▸ What you are asked to do: The lines needed are those below that contain the word "with"; copy each one.

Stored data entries
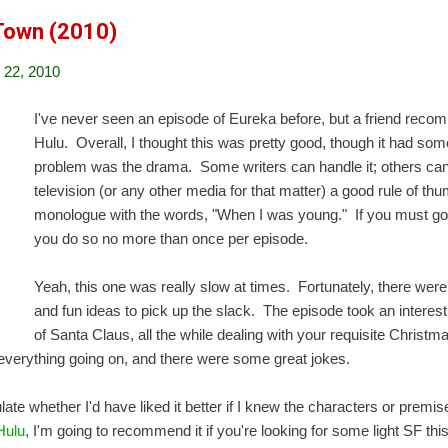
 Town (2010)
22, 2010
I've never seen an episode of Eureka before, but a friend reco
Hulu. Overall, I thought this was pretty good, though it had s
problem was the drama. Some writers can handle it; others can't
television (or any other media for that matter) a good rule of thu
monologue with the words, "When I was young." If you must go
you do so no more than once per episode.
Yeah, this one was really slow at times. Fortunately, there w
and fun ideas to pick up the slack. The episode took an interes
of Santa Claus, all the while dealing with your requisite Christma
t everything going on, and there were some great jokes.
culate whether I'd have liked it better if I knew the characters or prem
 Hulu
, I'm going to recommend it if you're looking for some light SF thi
* * *
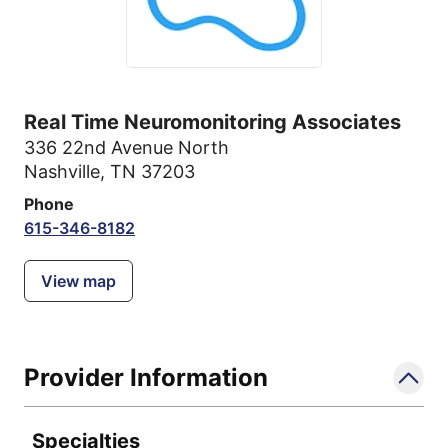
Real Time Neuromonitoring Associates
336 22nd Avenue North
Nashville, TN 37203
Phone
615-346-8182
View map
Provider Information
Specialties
* * *
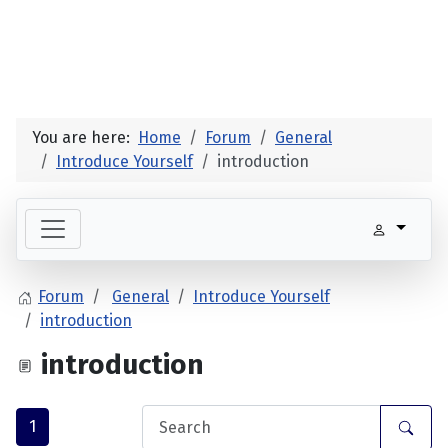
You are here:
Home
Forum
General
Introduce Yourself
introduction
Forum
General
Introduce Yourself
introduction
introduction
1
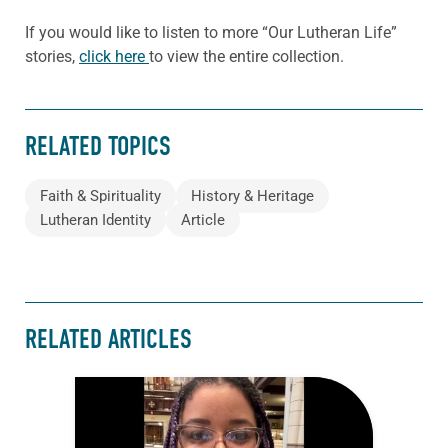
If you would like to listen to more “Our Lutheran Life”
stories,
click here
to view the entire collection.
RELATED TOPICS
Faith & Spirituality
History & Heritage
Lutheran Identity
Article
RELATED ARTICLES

▸ The answer:
monologue with the words, "When I was young." If you must go
of Santa Claus, all the while dealing with your requisite Christma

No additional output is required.